次のソースコードは、各棒グラフの高さを、(binに対応するデータの個数)/(全データ数)となるようにしたヒストグラムの生成例です。

    import matplotlib.pyplot as plt
    import numpy as np
    # 0~0.2までを0.01刻み、0.2~0.9を0.1刻みのリストを作成
    bin_list = [i*0.01 for i in range(20)] + [0.2 + i*0.1 for i in range(8)]
    # numpyのnp.histogramでヒストグラムの度数(縦軸)であるcountsを計算
    counts, bins = np.histogram(data, bins=bin_list)
    # 度数countsを全データ数で割り、全データ数の割合を計算
    counts_normed = counts / sum(counts)
    # weightsに縦軸の値を指定
    plt.hist(bins[:-1], bins=bins, weights=counts_normed)
    plt.savefig("histogram_normed_binslist.png")
    plt.clf()
縦軸を全データ数に対する度数の割合としたヒストグラム(bin幅が非等間隔)
縦軸を全データ数に対する度数の割合としたヒストグラム(bin幅が非等間隔)

このヒストグラムの形状は、上の方に掲載した”binの数や幅を直接指定したヒストグラム”と同じです。今回は縦軸をbin幅に依らない値としたので、bin幅が狭い横軸の0~0.2は棒グラフの高さが低くなりました。これらはbin幅が狭いため、各binに対応するdataの割合も小さいからです。
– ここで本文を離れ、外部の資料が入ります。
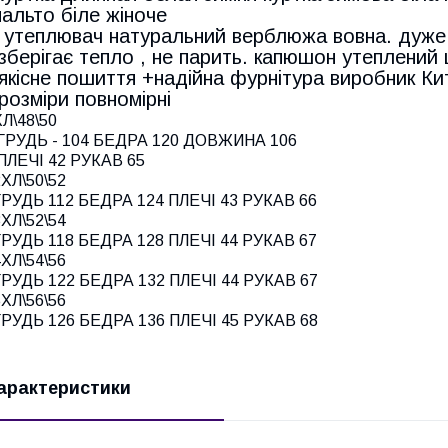
пальто біле жіноче
утеплювач натуральний верблюжа вовна. дуже
зберігає тепло , не парить. капюшон утеплений
якісне пошиття +надійна фурнітура виробник К
розміри повномірні
ХЛ\48\50
ГРУДЬ - 104 БЕДРА 120 ДОВЖИНА 106
ПЛЕЧІ 42 РУКАВ 65
2ХЛ\50\52
ГРУДЬ 112 БЕДРА 124 ПЛЕЧІ 43 РУКАВ 66
3ХЛ\52\54
ГРУДЬ 118 БЕДРА 128 ПЛЕЧІ 44 РУКАВ 67
4ХЛ\54\56
ГРУДЬ 122 БЕДРА 132 ПЛЕЧІ 44 РУКАВ 67
5ХЛ\56\56
ГРУДЬ 126 БЕДРА 136 ПЛЕЧІ 45 РУКАВ 68
арактеристики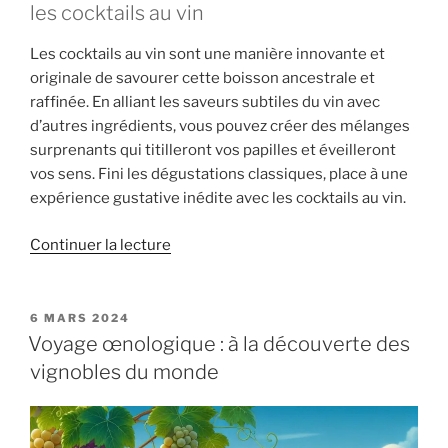
les cocktails au vin
Les cocktails au vin sont une manière innovante et
originale de savourer cette boisson ancestrale et
raffinée. En alliant les saveurs subtiles du vin avec
d’autres ingrédients, vous pouvez créer des mélanges
surprenants qui titilleront vos papilles et éveilleront
vos sens. Fini les dégustations classiques, place à une
expérience gustative inédite avec les cocktails au vin.
de
Continuer la lecture
« Les
cocktails
au
PUBLIÉ
6 MARS 2024
LE
vin
Voyage œnologique : à la découverte des
:
vignobles du monde
une
nouvelle
façon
1つ上の画像”density=Trueとしたヒストグラム(bin幅が非等間隔)”と比較すると、違いがわかると思います。

おわりに

この記事では、pythonのmatplotlibライブラリを使った簡単なヒストグラム生成方法を紹介しました。matplotlibのヒストグラム生成メソッド”plt.hist()”の代表的な引数の使い方を扱いました。

記事中でも少し登場しましたが、numpyにもヒストグラム生成関数”np.histogram”があります。”np.histogram”と”plt.hist()”の引数や機能は似ていて、”np.histogram”を使用する際にも本記事が参考になるのではと思っています。